Colonoscopies, mammograms, pap smears, and other cancer screenings dropped sharply in the United States during the early surges of the pandemic. Regular screenings increase the chances of diagnosing cancer when it is small and has not spread.

While screenings have picked up, racial and other disparities in these potentially life saving tests remain.

Even delayed primary care visits can worsen a person’s diabetes, heart disease, or other chronic condition. Eventually, what could have been handled by a primary care doctor becomes a medical emergency.

“[People with] more serious presentations [of a chronic condition] often find their way to the emergency department at a time when… COVID-19 patients may be arriving as part of a later surge,” said Uren. “This has compounded problems that have existed since the beginning of the pandemic.”

While Martin concedes that the United States still has some access issues around the COVID-19 vaccines, he said it is “disheartening” to see continuing surges of COVID-19 patients even with highly effective vaccines widely available to most Americans.

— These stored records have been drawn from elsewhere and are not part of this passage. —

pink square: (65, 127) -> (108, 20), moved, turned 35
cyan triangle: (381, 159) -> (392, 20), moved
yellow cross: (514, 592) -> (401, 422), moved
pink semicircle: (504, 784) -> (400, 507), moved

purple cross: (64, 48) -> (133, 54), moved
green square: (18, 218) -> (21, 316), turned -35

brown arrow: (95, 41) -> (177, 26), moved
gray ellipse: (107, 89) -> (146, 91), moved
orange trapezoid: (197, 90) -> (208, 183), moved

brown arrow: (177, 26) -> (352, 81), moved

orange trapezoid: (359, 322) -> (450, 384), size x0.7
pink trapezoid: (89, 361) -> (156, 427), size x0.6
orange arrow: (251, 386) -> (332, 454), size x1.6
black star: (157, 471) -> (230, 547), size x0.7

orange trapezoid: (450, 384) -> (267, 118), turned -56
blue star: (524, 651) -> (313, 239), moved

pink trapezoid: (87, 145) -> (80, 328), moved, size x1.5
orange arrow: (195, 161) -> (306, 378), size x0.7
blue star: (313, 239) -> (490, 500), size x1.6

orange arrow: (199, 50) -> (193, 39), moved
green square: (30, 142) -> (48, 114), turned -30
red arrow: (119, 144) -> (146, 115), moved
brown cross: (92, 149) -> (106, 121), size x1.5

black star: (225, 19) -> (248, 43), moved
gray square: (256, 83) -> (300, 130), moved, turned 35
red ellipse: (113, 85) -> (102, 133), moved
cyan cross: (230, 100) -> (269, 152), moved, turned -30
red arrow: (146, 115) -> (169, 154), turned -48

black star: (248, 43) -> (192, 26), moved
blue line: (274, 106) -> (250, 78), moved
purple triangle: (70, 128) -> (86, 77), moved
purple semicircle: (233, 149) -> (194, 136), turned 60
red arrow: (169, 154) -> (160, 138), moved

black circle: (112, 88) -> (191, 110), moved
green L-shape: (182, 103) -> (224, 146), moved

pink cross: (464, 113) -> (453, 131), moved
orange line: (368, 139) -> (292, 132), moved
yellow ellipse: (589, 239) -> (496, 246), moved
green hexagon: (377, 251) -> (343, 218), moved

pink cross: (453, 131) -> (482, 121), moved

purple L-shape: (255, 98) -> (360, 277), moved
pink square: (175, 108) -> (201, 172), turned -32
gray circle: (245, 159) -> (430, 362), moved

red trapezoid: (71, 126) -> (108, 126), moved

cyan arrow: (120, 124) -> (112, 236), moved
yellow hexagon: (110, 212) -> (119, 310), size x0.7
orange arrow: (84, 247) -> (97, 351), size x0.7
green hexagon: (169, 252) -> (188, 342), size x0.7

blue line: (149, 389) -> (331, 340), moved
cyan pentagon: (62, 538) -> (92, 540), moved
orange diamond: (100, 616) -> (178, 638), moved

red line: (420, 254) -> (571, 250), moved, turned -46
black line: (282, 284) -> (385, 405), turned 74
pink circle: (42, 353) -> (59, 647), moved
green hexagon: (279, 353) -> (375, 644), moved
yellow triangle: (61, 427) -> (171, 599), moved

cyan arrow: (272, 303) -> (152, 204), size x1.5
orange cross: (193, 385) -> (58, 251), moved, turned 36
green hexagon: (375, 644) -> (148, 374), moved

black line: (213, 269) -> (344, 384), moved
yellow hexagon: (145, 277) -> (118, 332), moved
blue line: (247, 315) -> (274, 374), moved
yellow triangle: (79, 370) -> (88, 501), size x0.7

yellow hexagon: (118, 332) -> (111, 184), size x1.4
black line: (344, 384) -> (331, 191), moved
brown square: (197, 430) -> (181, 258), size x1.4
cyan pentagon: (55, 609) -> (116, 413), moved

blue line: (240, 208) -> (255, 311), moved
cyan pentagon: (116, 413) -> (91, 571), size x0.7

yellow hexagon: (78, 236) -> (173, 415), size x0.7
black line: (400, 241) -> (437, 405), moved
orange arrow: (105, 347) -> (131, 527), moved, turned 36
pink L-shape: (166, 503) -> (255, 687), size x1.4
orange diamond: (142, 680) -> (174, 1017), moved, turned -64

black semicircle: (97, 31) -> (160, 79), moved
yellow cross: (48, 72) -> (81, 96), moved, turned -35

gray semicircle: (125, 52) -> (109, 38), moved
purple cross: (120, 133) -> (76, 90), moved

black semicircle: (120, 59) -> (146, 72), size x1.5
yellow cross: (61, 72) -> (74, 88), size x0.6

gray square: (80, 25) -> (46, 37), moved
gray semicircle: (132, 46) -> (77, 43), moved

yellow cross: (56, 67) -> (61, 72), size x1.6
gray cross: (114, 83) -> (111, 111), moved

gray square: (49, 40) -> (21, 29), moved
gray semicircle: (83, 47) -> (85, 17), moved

He’s also concerned about the long-term impact of the pandemic on the healthcare system.

“We worry that there will be an acceleration of the workforce shortage in specialty areas like hospital medicine, critical care medicine, and emergency medicine — areas that have been most hard-hit by COVID-19,” Martin said.

“People [graduating from medical and nursing schools] may choose to prioritize their safety and/or longevity in their career over [working in a field] that’s stressful and puts them and their loved ones at risk.”